WHAT YOU ARE ASKED TO DO: Count the lines in the records beneath this task that contain the string "городской", then give the count by itself.

DATA FOR PROCESSING:
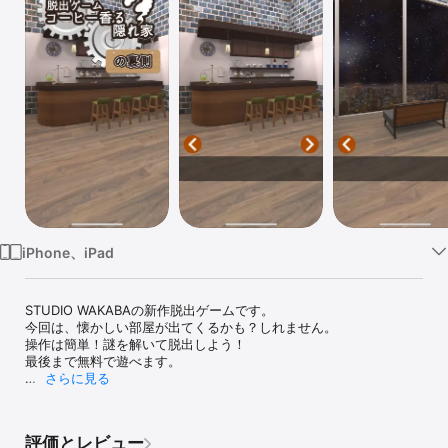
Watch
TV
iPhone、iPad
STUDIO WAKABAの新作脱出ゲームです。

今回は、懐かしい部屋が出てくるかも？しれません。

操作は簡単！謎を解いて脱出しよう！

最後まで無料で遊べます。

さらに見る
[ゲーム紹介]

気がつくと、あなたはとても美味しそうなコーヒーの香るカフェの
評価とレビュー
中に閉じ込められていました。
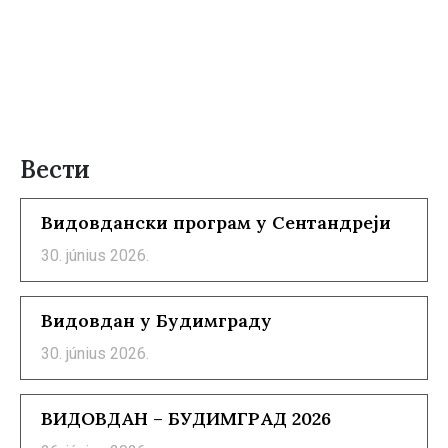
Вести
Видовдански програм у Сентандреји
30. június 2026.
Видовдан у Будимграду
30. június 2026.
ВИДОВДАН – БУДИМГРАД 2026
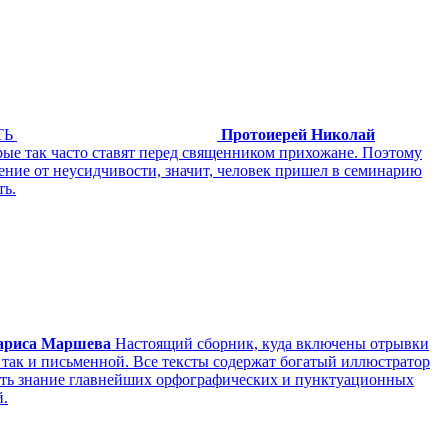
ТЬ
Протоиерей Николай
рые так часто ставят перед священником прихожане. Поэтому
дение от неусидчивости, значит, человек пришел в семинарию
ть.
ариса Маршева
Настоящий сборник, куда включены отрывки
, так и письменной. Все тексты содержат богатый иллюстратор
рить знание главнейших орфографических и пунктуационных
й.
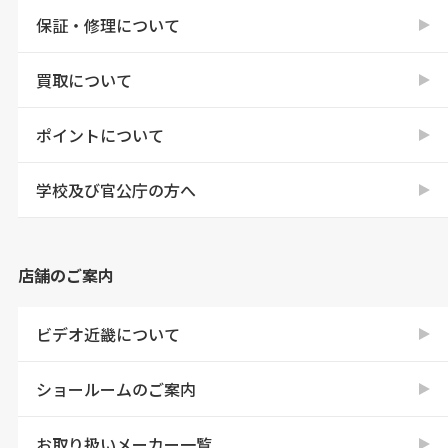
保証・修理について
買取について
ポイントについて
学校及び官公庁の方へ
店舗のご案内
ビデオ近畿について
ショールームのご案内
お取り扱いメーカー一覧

==

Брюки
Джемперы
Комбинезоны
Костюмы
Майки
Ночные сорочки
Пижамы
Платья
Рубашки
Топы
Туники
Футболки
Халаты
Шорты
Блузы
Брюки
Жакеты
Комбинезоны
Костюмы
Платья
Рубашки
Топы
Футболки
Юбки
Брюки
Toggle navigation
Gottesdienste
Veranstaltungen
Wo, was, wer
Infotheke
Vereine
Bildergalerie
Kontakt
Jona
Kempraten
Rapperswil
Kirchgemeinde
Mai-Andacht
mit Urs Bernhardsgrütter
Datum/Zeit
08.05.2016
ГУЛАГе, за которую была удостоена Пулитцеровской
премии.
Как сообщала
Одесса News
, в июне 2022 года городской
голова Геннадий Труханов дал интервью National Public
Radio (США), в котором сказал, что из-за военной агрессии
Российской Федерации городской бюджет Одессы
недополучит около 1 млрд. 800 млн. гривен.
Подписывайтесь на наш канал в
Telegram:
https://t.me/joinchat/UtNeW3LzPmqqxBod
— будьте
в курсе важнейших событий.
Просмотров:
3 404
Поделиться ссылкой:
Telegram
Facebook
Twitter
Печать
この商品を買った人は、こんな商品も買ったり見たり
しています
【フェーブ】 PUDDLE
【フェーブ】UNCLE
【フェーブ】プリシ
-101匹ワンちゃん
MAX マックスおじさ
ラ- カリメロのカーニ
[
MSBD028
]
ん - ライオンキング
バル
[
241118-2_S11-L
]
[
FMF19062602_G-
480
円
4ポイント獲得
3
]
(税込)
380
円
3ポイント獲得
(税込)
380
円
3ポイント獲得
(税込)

RESPONSE FOR THIS EXERCISE: 2